I appreciate your reply. And you're probably correct about this particular bot. Putting that aside for the moment, here's what I really want to know.
How do you determine the user agent for robots.txt unless, like some websites there is a page about their robots including the user agent?
I read in the tutorial on SearchEngineWorld that I should look in my logs for GETS to robots.txt and use the user agent it shows. But that doesn't hold up in all cases because, for example, "Googlebot-Image" is what's needed for the robots.txt file but that isn't what the actual user agent is in my logs.
I don't userstand why robots.txt does not seem to use the actual user agent as found in my logs
Because you'd have to update robots.txt every time a new version of a robot was released. robots.txt is supposed to be simple protocol based on cooperation and communication. Nicknames are simple and clear: if a bot doesn't have a nickname, we know its operators are cooperating or communicating.

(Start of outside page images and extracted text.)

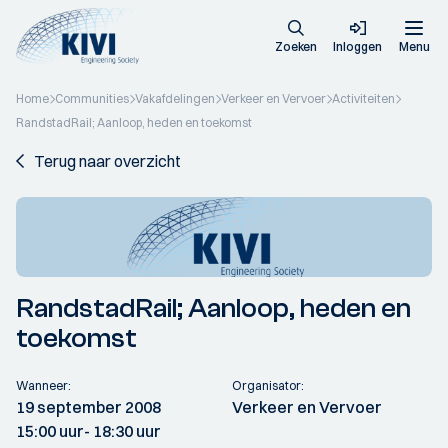
Zoeken
Inloggen
Menu
Home
Communities
Vakafdelingen
Verkeer en Vervoer
Activiteiten
RandstadRail; Aanloop, heden en toekomst
Terug naar overzicht
RandstadRail; Aanloop, heden en
toekomst
Wanneer:
Organisator:
19 september 2008
Verkeer en Vervoer
15:00 uur
- 18:30 uur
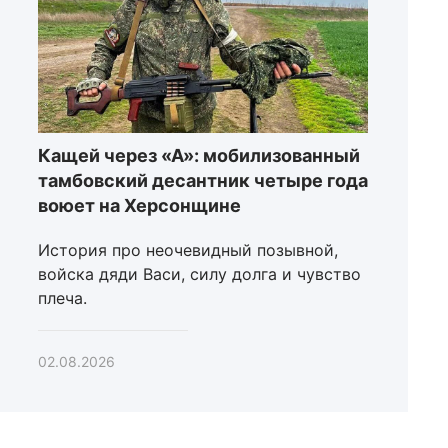
Кащей через «А»: мобилизованный
тамбовский десантник четыре года
воюет на Херсонщине
История про неочевидный позывной,
войска дяди Васи, силу долга и чувство
плеча.
02.08.2026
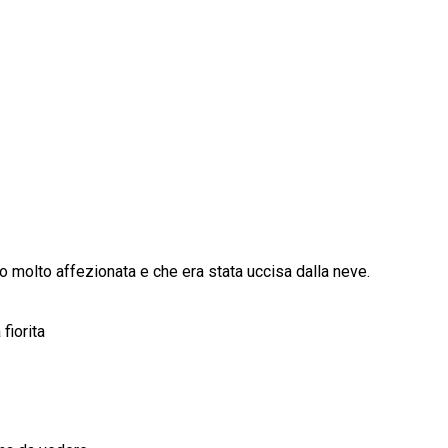
ero molto affezionata e che era stata uccisa dalla neve.
fiorita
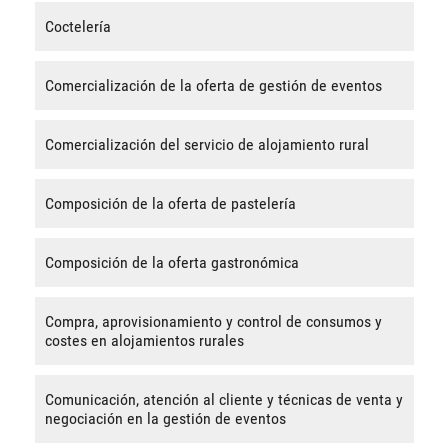
Coctelería
Comercialización de la oferta de gestión de eventos
Comercialización del servicio de alojamiento rural
Composición de la oferta de pastelería
Composición de la oferta gastronómica
Compra, aprovisionamiento y control de consumos y
costes en alojamientos rurales
Comunicación, atención al cliente y técnicas de venta y
negociación en la gestión de eventos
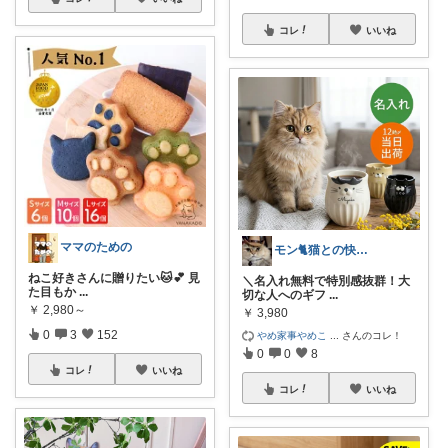
コレ
いいね
ママのための
モン🐈猫との快適な暮らし
ねこ好きさんに贈りたい🐱💕 見
＼名入れ無料で特別感抜群！大
た目もか
...
切な人へのギフ
...
￥
2,980～
￥
3,980
0
3
152
やめ家事やめこ
...
さんのコレ！
0
0
8
コレ
いいね
コレ
いいね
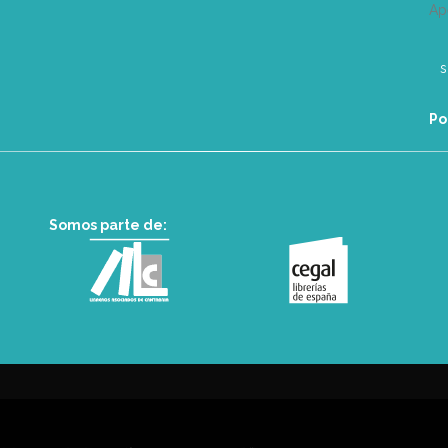
Ap
Po
Somos parte de:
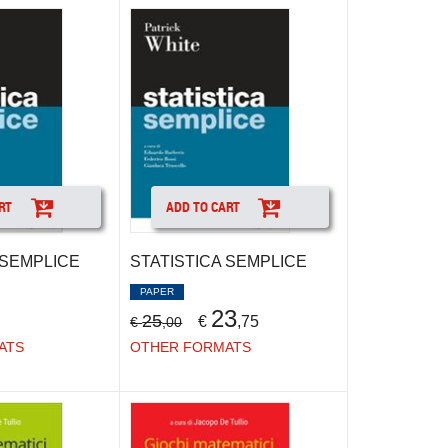
RT
ADD TO CART
 SEMPLICE
STATISTICA SEMPLICE
PAPER
23
25
€
,75
€
,00
ATS
OTHER FORMATS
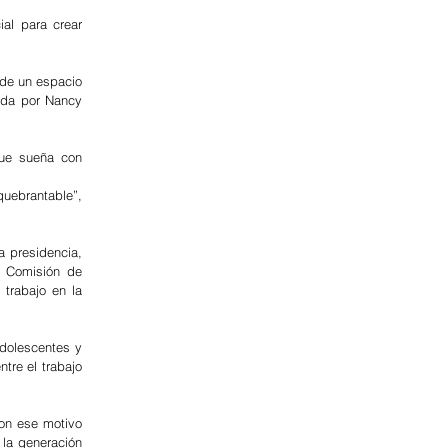
al para crear 
de un espacio 
ada por Nancy 
ue sueña con 
uebrantable”, 
 presidencia, 
 Comisión de 
rabajo en la 
dolescentes y 
re el trabajo 
on ese motivo 
la generación 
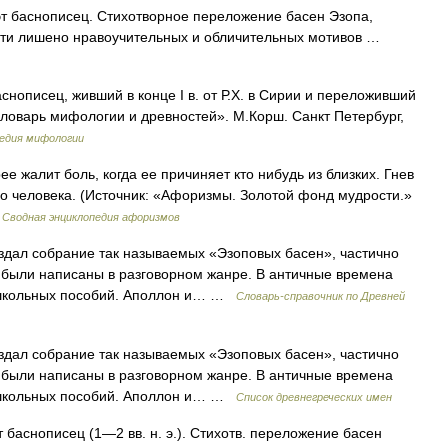
оэт баснописец. Стихотворное переложение басен Эзопа,
ти лишено нравоучительных и обличительных мотивов …
аснописец, живший в конце I в. от Р.Х. в Сирии и переложивший
 словарь мифологии и древностей». М.Корш. Санкт Петербург,
едия мифологии
рее жалит боль, когда ее причиняет кто нибудь из близких. Гнев
о человека. (Источник: «Афоризмы. Золотой фонд мудрости.»
…
Сводная энциклопедия афоризмов
Издал собрание так называемых «Эзоповых басен», частично
 были написаны в разговорном жанре. В античные времена
е школьных пособий. Аполлон и… …
Cловарь-справочник по Древней
Издал собрание так называемых «Эзоповых басен», частично
 были написаны в разговорном жанре. В античные времена
е школьных пособий. Аполлон и… …
Список древнегреческих имен
баснописец (1—2 вв. н. э.). Стихотв. переложение басен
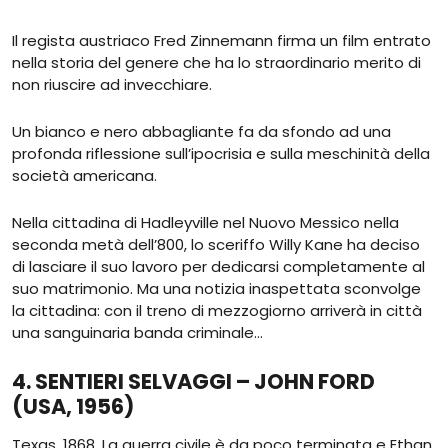
Il regista austriaco Fred Zinnemann firma un film entrato
nella storia del genere che ha lo straordinario merito di
non riuscire ad invecchiare.
Un bianco e nero abbagliante fa da sfondo ad una
profonda riflessione sull’ipocrisia e sulla meschinità della
società americana.
Nella cittadina di Hadleyville nel Nuovo Messico nella
seconda metà dell’800, lo sceriffo Willy Kane ha deciso
di lasciare il suo lavoro per dedicarsi completamente al
suo matrimonio. Ma una notizia inaspettata sconvolge
la cittadina: con il treno di mezzogiorno arriverà in città
una sanguinaria banda criminale…
4. SENTIERI SELVAGGI – JOHN FORD
(USA, 1956)
Texas, 1868. La guerra civile è da poco terminata e Ethan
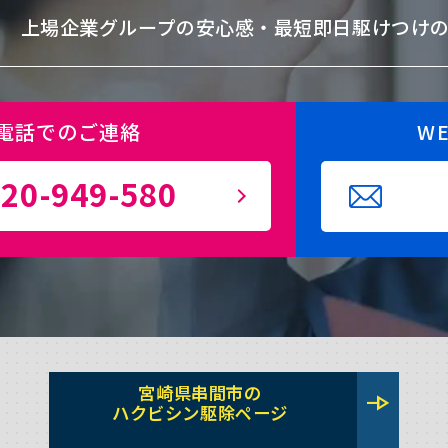
上場企業グループの安心感・
最短即日駆けつけ
電話でのご連絡
W
20-949-580
宮崎県串間市の
line_end_arrow
ハクビシン駆除ページ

and how one goes about determining what user agent name to use in robots.txt.
Research, guesswork, and the counsel of your peers.
The "Ask Jeeves" bot is coming from directhit.com, so it might be a replacement for DirectHit Grabber. Grabber's exclusion name was "grabber". Try that and see what happens.
Likewise, the exclusion name for Webinator is/was just "webinator". Give it a shot.
If they don't work, all you can do is contact the bot owners and/or employ non-cooperative measures.